Syngenta AG, which sees its $43 billion takeover by China National Chemical Corp. closing by the end of June, said it’s open to pursuing assets that might become available as a result of antitrust reviews of other mega deals in the agricultural industry.

There could be attractive seed acquisition opportunities stemming from the merger of Dow Chemical Co. and DuPont Co. or the combination of Bayer AG and Monsanto Co., according to Syngenta Chief Executive Officer Erik Fyrwald, who was speaking at a conference in Basel, Switzerland, on Wednesday. On top of that, “there are many, many seed companies around the world” that may be looking for a buyer, he said.

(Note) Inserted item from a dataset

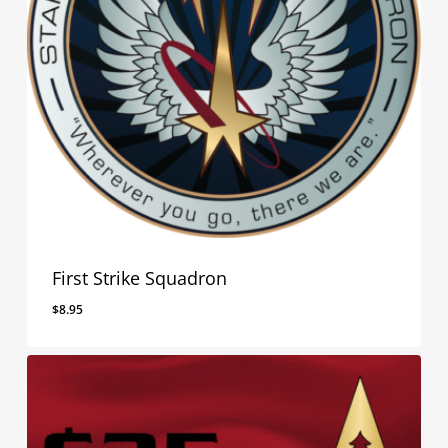
First Strike Squadron
$
8.95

While Syngenta is soon likely to be under new ownership, Chairman Michel Demare was instrumental in negotiating a degree of independence from ChemChina with a view to keep the Swiss maker of pesticides and genetically modified seeds intact. The door to re-listing the company after the deal closes has been left open, Fyrwald said.

The CEO is one of many chemical industry executives awaiting the outcome of regulatory reviews of proposed mergers, while competitors are also monitoring the process of Syngenta’s own takeover. Concerned that the combination might raise prices or reduce choice for crop-protection products sold to farmers, regulators have requested more information from the companies, pushing back the expected closing date for what would be China’s largest foreign acquisition.

The transaction has been approved by 13 authorities around the world, and progress has been made on getting nods from Brazil, the U.S. and the European Union.

Earlier, Syngenta reported fourth-quarter earnings per share that declined 4 percent to $17.03, while revenue slipped 5 percent to $12.79 billion. Analysts in a Bloomberg survey predicted $16.4 per share, from $12.9 billion in sales.